We’ve also created a number of security controls around our physical buildings as well. Normally when you walk into an office building, there’s a receptionist, and that person will determine whether you’re able to go into the building or not. Sometimes it’s a security guard or somebody whose job it is to check to see if you are allowed into the building or not. Once you get inside the building, you have a lot more control than somebody who might be outside of the building. And that’s where insider threats are always going to be your largest concern is once people are inside.

Many organizations have some very specific policies and procedures. If you’re not at your desk, all of your documents should be off your desk and locked away. And when you leave at the end of the day, everything should be locked away. Some organizations have very tight security requirements, especially if you’re dealing with financial information, health care information, or some other sensitive data. If someone on the inside was to gain access to that data and then use it in some way or give it to someone outside of your organization, it can create a number of significant problems.
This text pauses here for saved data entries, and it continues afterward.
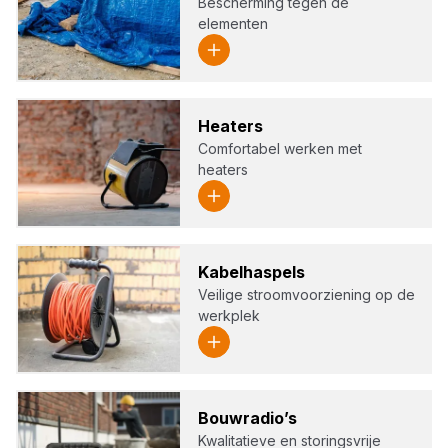
Bescherming tegen de
elementen
Hea­ters
Comfortabel werken met
heaters
Kabel­has­pels
Veilige stroomvoorziening op de
werkplek
Bouw­ra­dio’s
Kwalitatieve en storingsvrije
It would certainly harm the reputation of your organization and make you less trustworthy to your customers. Certainly the systems that you’re using would be disrupted while you’re trying to determine where did the information come from, how did someone get their hands on this data, where did the data go after it left your organization, and that can certainly create some problems for your normal processes. And of course, this information might be company confidential. It might have someone’s personal, private information on it, and it opens up a whole other level of response that has to be taken when this type of insider threat makes that information available to the world.

So how bad is this idea of insider threats? Is it really something that we need to be concerned about? Well, in 2014, there’s a US State of Cybercrime Survey that was done by CERT, the Computer Emergency Response Team at Carnegie Mellon. You can find a copy of this at the URL here. This study found that 28% of the attacks were caused by insiders.

We spend so much time worrying about someone from the outside attacking our network, and in reality, over a quarter of these incidents all happened on the inside. 32% said the damage from the insider attack was more damaging than if it had come from the outside. So how do you handle this situation? Interestingly enough in this same survey 75% of these incidents were handled without any specific legal action. Certainly the organizations took care of it internally.

It did not become a public event. And this is probably why you don’t hear about so many of these in the news, because organizations will immediately handle it privately and not take it to a public legal realm. This is why a lot of organizations will constantly audit the rights and permissions given to the users to make sure that nobody is getting access to information that they would not normally need, and to avoid any problems that occur because of these insider threats.